Un filósofo que coronó una vida sabia con la muerte más noble


En el siglo v antes de Cristo, la orgullosa y antigua Atenas, en Grecia, conoció una civilización maravillosa: podía gloriarse, con razón, de sus pensadores, de sus escritores, de sus artistas. En este hogar de cultura aparece un hombre cuyo título de gloria puede parecer tan humilde como su persona: Sócrates (469-399 a.d.C). Pequeño, cargado de espaldas, de nariz aplastada, ojos saltones que parecían querer escapar del rostro, su aspecto exterior no conformaba, ciertamente, un modelo de belleza. En otro orden de cosas, no sobresalía ni como orador, ni como político, ni como artista de talento. Y, sin embargo, este exterior ocultaba uno de los espíritus más distinguidos que nos ha dado el mundo pagano antiguo, y cuyo recuerdo perdura porque quiso y supo ser un servidor de la verdad.

Para hallarla, Sócrates no se encerró entre muros ni pidió a los libros la solución de los problemas. Gustaba de todos los lugares, y en todas partes se lo podía encontrar: en el gimnasio, en las calles, en el mercado. Con una gracia de encanto se acercaba a toda clase de personas, sin distinciones, y por medio de preguntas, sutilmente insistentes y escalonadas, llevaba a su interlocutor al descubrimiento de la verdad. Pronto un grupo de fieles discípulos se reunió alrededor del maestro; entre ellos se habrían de distinguir, como los más brillantes, Platón, Jenofonte y Alcibíades. Sócrates no escribió nada, y debemos a este núcleo fiel de sus seguidores el que el recuerdo y el contenido de su enseñanza y de su persona hayan llegado hasta nosotros.

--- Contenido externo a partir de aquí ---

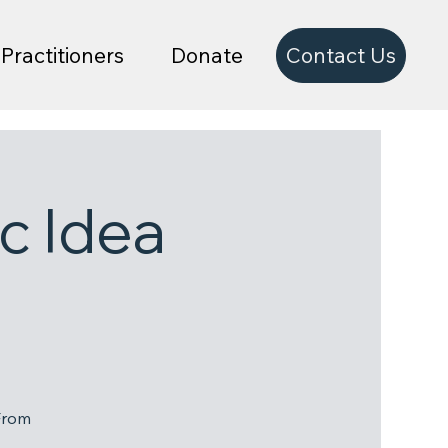
Contact Us
Practitioners
Donate
c Idea
From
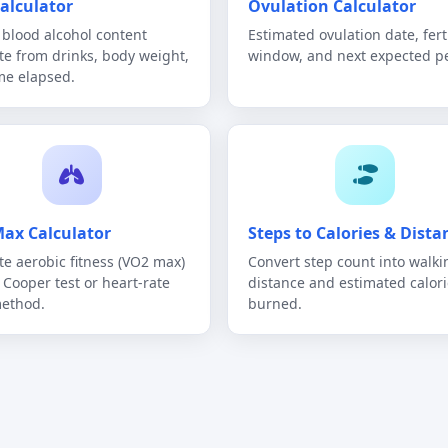
alculator
Ovulation Calculator
blood alcohol content
Estimated ovulation date, fert
te from drinks, body weight,
window, and next expected pe
me elapsed.
ax Calculator
Steps to Calories & Dista
te aerobic fitness (VO2 max)
Convert step count into walki
e Cooper test or heart-rate
distance and estimated calori
method.
burned.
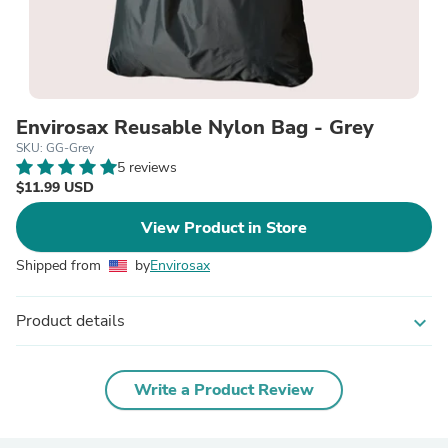
Envirosax Reusable Nylon Bag - Grey
SKU: GG-Grey
5 reviews
$11.99 USD
View Product in Store
Shipped from
by
Envirosax
Product details
expand_more
Write a Product Review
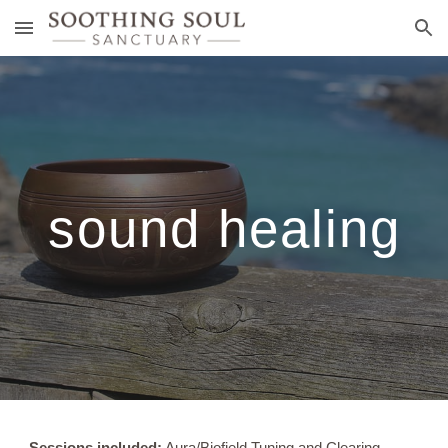
Skip to main content
Skip to navigation
sound healing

Pensaríamos que un hombre como Sócrates no podía tener enemigos. Pero una ciudad floreciente y cosmopolita como la Atenas de entonces era una ciudad cuyas reacciones son imprevisibles. Y tuvo que venir la tragedia. Aunque impregnado de una verdadera piedad, Sócrates no pudo menos que criticar la fe supersticiosa que aceptaba como dioses viejas creencias sanguinarias y licenciosas. No faltó quien se aprovechara de ello para acusar a Sócrates de corruptor de la juventud y demoledor de las tradiciones en que afincaba la constitución de la Ciudad. Lo llevaron ante el tribunal de ciudadanos atenienses y fue condenado a morir envenenado por la cicuta. La muerte de Sócrates brilla por su transparencia más, si cabe, que su misma vida. Pudo escapar de la cárcel y de la muerte, si hubiera querido, y así se lo rogaron sus discípulos, para quienes era imposible acomodarse a la idea de perderlo. Pero no lo quiso. “Siempre fui -decía- buen ciudadano; siempre he respetado la ley; y es mi deber hacerlo aun si quienes la aplican son hombres malintencionados”. Llegó el día fatal: Sócrates debía morir al crepúsculo. Desde el alba llegaron a la prisión su mujer y sus discípulos. No reprimían el dolor y las lágrimas de la despedida. Sócrates, en cambio, calmo, fiel, lúcido, rogaba que no olvidaran la enseñanza recibida y que no lloraran por él, pues entraba en un mundo mejor donde el mal era desconocido. Consolando, hablando de la inmortalidad, llegó a la hora fatal, y tomó el vaso de veneno, y lo apuró lentamente hasta el fin. “Así murió -dice Platón- el hombre que frente a la muerte fue el más noble, y en toda la vida el más sabio y el más justo”.